**Try it**
Where a line holds the word "parfums", copy that line from the data below.

**Exercise inputs**
# # # # #

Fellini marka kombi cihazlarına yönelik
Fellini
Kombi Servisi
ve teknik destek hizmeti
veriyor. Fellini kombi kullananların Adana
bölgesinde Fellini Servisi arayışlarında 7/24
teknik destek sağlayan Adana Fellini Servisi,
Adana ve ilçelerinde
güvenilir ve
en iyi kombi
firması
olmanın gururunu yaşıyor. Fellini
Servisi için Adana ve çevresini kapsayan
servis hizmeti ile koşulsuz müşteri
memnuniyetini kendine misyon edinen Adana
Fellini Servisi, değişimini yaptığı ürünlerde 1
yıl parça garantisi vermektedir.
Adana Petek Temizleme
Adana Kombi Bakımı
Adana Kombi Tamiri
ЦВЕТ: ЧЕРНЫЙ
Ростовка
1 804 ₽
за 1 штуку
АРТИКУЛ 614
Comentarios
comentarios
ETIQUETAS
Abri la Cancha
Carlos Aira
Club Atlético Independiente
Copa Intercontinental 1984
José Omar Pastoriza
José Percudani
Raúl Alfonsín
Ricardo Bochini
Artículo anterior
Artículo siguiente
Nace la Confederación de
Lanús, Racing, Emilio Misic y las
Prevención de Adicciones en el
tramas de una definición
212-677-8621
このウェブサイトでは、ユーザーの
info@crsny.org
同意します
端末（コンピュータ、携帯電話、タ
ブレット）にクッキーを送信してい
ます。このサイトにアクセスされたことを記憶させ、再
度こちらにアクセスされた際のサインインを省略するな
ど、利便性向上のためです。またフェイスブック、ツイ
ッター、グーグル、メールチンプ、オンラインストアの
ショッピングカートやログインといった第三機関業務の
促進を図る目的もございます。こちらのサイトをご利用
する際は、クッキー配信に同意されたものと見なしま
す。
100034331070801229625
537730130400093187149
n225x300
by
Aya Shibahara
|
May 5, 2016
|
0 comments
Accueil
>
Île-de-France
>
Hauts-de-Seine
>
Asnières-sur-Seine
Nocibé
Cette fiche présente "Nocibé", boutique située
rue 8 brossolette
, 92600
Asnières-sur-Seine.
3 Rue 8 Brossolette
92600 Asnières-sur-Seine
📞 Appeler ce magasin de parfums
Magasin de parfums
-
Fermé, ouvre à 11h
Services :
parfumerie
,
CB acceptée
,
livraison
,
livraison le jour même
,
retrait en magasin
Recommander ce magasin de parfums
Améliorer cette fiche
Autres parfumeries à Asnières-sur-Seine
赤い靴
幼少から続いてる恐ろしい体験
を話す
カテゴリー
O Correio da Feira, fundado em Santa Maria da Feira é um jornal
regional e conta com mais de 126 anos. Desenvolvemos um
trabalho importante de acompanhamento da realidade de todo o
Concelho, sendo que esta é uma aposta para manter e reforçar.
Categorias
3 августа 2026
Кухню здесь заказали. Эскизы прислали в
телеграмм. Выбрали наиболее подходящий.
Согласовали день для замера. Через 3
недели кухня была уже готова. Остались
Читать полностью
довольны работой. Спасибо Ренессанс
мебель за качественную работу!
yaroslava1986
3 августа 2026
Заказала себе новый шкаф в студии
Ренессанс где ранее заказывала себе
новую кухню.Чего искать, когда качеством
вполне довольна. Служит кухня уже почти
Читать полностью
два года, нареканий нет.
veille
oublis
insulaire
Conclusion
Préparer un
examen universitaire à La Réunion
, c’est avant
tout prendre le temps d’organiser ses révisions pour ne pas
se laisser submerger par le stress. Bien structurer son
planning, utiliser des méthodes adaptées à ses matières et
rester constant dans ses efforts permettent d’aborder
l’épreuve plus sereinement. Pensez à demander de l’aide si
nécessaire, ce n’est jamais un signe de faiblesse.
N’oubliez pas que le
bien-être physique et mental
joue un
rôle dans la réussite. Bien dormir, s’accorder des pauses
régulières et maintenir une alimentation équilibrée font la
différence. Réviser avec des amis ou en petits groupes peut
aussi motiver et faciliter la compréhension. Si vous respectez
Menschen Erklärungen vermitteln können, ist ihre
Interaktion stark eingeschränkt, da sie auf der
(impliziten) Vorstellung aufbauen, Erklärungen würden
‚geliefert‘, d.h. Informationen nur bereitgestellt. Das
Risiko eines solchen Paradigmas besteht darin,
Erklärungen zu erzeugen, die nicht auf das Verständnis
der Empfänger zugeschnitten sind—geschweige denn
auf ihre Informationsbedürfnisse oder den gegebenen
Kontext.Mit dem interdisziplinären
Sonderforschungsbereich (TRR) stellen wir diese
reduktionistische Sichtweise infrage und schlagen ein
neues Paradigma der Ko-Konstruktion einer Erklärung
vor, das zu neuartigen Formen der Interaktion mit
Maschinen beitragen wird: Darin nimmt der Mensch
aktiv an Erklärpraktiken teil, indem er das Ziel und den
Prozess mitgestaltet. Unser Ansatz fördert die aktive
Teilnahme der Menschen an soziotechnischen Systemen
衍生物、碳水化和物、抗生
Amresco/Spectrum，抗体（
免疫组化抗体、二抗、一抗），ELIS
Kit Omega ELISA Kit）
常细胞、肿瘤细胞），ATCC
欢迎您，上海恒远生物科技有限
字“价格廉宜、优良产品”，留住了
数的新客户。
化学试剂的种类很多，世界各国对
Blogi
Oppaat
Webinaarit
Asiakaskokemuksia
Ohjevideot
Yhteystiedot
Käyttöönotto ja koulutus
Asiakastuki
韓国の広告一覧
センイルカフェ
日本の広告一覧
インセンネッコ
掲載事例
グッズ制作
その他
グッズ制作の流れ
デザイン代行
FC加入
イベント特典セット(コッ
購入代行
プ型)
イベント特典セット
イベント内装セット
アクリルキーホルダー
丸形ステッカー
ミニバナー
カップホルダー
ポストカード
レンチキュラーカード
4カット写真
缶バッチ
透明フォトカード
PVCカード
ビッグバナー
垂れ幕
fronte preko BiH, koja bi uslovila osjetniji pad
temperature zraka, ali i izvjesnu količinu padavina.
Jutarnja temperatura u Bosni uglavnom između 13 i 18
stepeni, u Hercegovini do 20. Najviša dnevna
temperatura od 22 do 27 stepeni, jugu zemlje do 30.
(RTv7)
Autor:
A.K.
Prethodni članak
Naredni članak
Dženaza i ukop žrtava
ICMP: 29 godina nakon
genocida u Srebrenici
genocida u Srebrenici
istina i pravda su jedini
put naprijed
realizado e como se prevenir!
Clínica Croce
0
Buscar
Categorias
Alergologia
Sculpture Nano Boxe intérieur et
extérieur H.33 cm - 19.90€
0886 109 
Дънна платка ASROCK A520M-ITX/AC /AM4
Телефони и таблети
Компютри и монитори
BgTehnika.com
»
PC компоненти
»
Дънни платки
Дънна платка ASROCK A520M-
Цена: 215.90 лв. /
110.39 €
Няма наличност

# # # # #

**Solution for this exercise**
📞 Appeler ce magasin de parfums
Magasin de parfums
Recommander ce magasin de parfums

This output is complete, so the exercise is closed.